Mammography experts caution against assuming AI’s benefit
Radiologists feel pressure to use and promote technology still unproven in population-level studies, editorial says.
Almost weekly, new study findings proclaim the value of artificial intelligence in medicine, especially in radiology. “AI outdoes radiologists when it comes to identifying hip fractures, study shows,” a Washington Post headline said Feb. 20.
So it was intriguing when two breast cancer screening experts threw a little cold water on the AI fervor in a Feb. 25 editorial in JAMA Health Forum.
Drs. Christoph Lee, at UW Medicine, and Joann Elmore, at UCLA, co-wrote a commentary that cited troubling parallels between AI’s rapid uptake and that of computer-aided detection (CAD), a technology that radiologists hailed two decades ago for its usefulness in detecting breast cancer—that is, until a major study showed that CAD did not improve mammography accuracy.
“CAD did not increase cancer detection and it increased false positives and benign biopsies at the population level,” said Lee, professor of radiology at the University of Washington School of Medicine. “This is the lesson that Joann and I are pointing to, saying that we have to do it differently this time. We cannot fall victim to the same automation bias and widespread adoption before we truly have more evidence that it improves outcomes for all women.”
CAD won FDA approval and Medicare reimbursement after early reader studies showed improved accuracy with the technology. But in 2016, a decade after those early wins had been invalidated, more than 92% of U.S. imaging facilities were still using CAD for mammography interpretation, the authors noted.
AI has followed that same early path, scoring wins in reader studies. In these studies, a radiologist goes head to head with AI, interpreting a specially prepared set of a couple hundred breast scans that have been goosed with a much higher rate of cancer findings than one would see at a population level.

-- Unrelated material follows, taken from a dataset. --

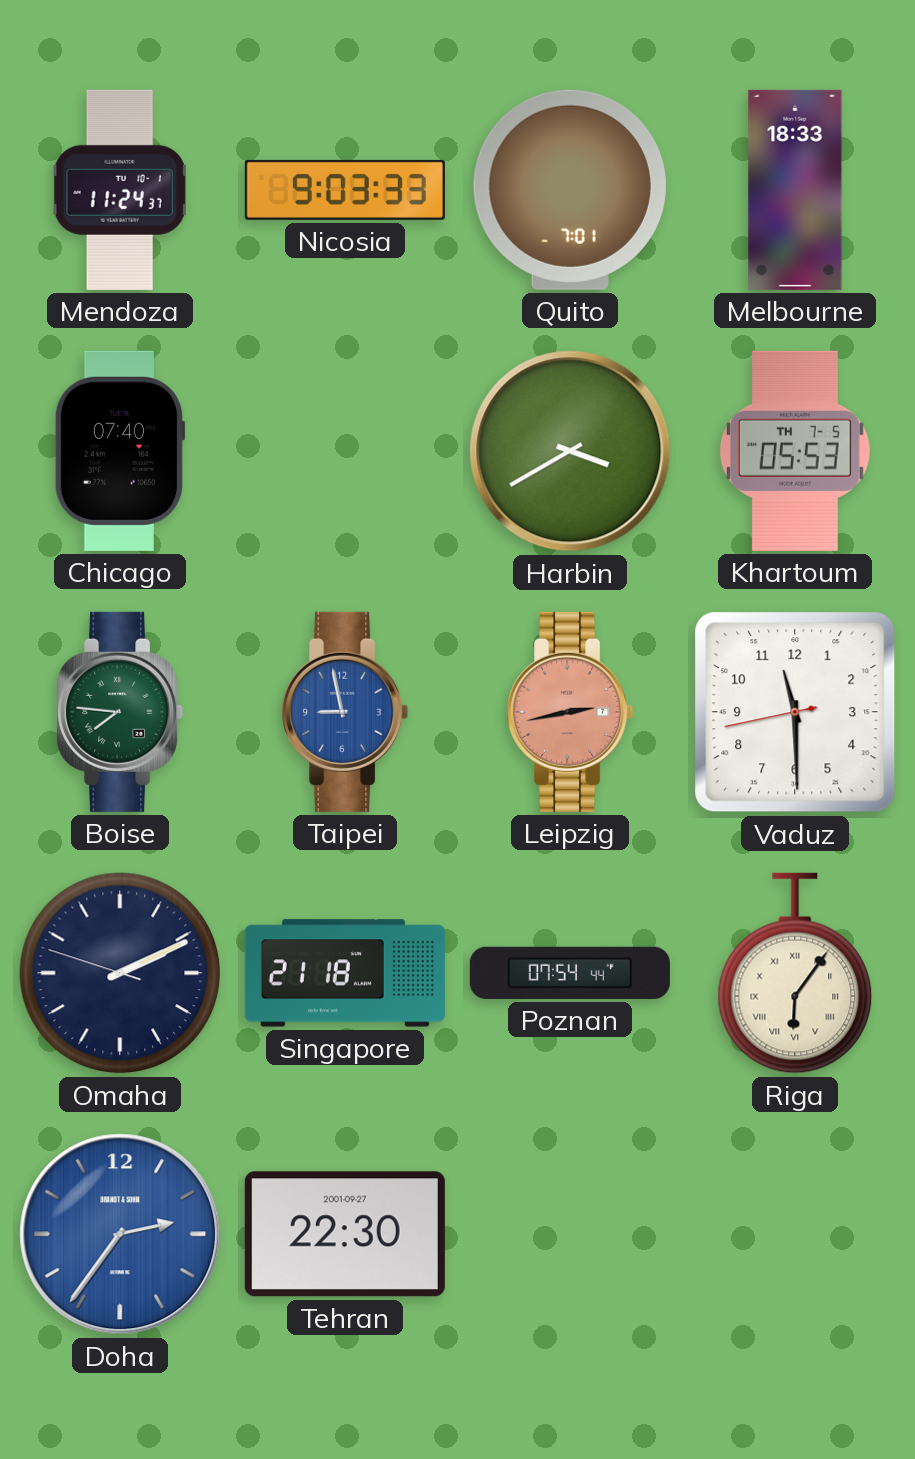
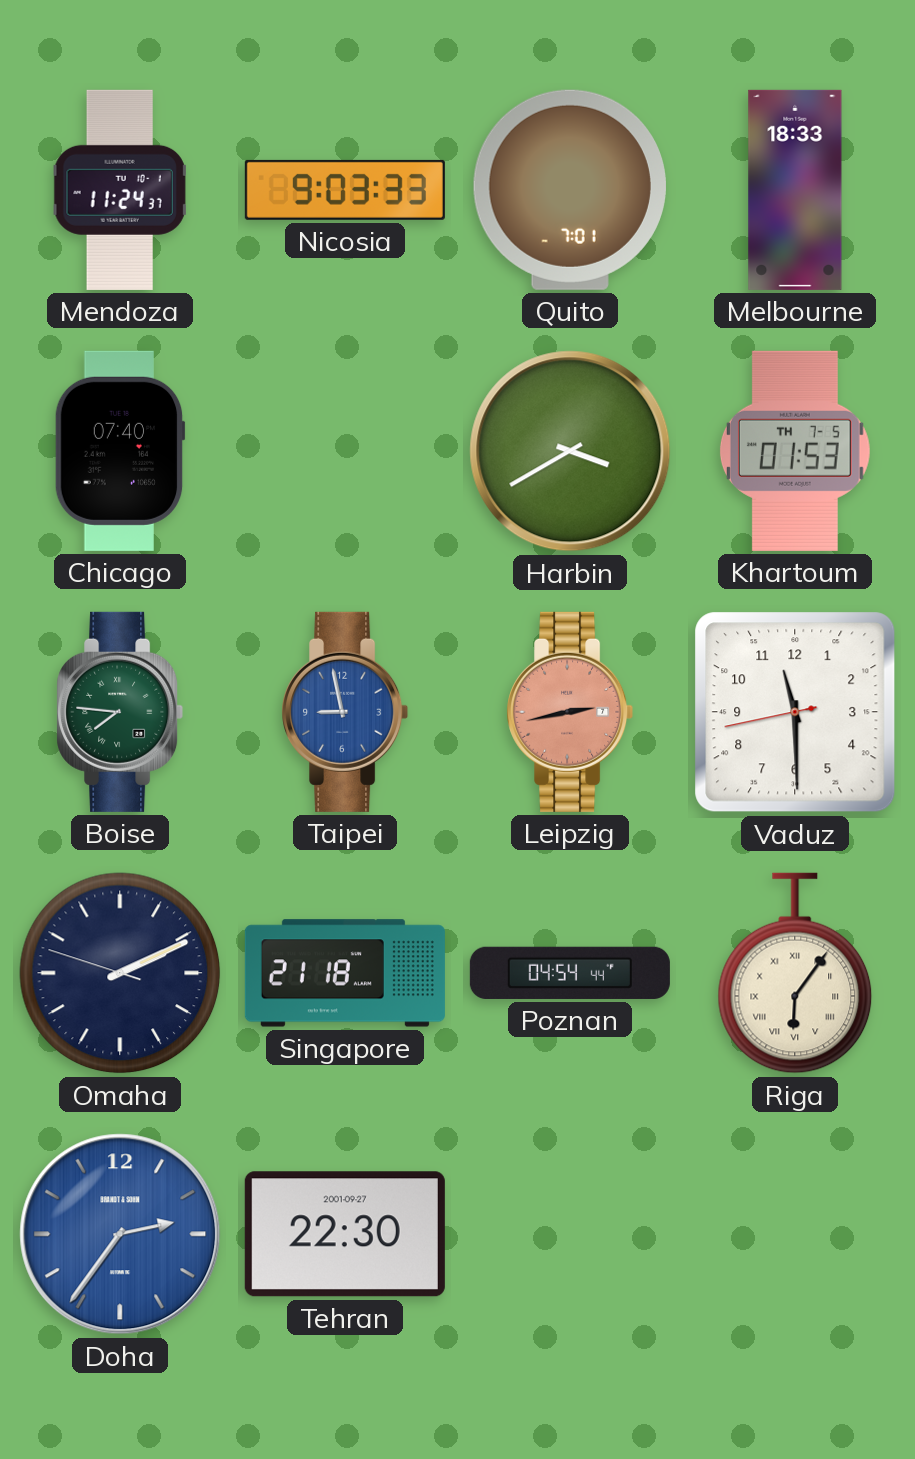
Khartoum: 05:53 -> 01:53
Poznan: 07:54 -> 04:54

“If you create a case set of 240, you probably include 100 cancer positives,” Lee explained. “In the real world, cancer-positive cases only account for about five in every 1,000 screenings we do. The radiologists involved know that the case sets include many more cancer findings than would be the case among 240 randomly collected mammogram screenings. Moreover, they know that they’re up against an artificial intelligence system. So the radiologists are more sensitive to detecting cancer.”
Reader studies are designed this way to gather the most possible evidence of AI’s cancer-detection prowess – because improved detection is what the Food & Drug Administration needs to approve an algorithm, Lee said. Unfortunately, this design also overlooks AI’s red flags, which in the real world might contribute to a false-positive reading and a patient being called back for additional tests that cause emotional and financial distress.
“Even if it detects a few cancers in complex cases, but leads to hundreds of benign biopsies, the risk-benefit tradeoff would not support these new technologies,” Lee said.
Radiology departments everywhere feel pressure to get aboard the AI train, he added.
“If one radiology group is marketing new technologies as a come-on to patients, they have a leg up. Women who are concerned about detecting disease early may prefer medical centers that have this AI radiology software available, even without any population-level evidence of risk versus benefit.”
AI must have not only its effectiveness, but its benefit, measured in large, population-based screening studies in which patients’ outcomes data are referenced over a span of years and linked to breast-cancer registries, Lee and Elmore wrote. If more benefits than harms are found, the next step would be ensuring those results are consistent across diverse populations.
It’s a knotty issue, for sure, partly because of AI’s promise to get smarter with each scan it reads. A five-year test of an algorithm’s benefit also means that, when results are being finalized for submission to a journal, the test algorithm may be outdated.
For now, industry adoption is happening apace. “The FDA approval process is a very low bar for AI software technology. They’re not set up to ensure population level effectiveness,” said Lee.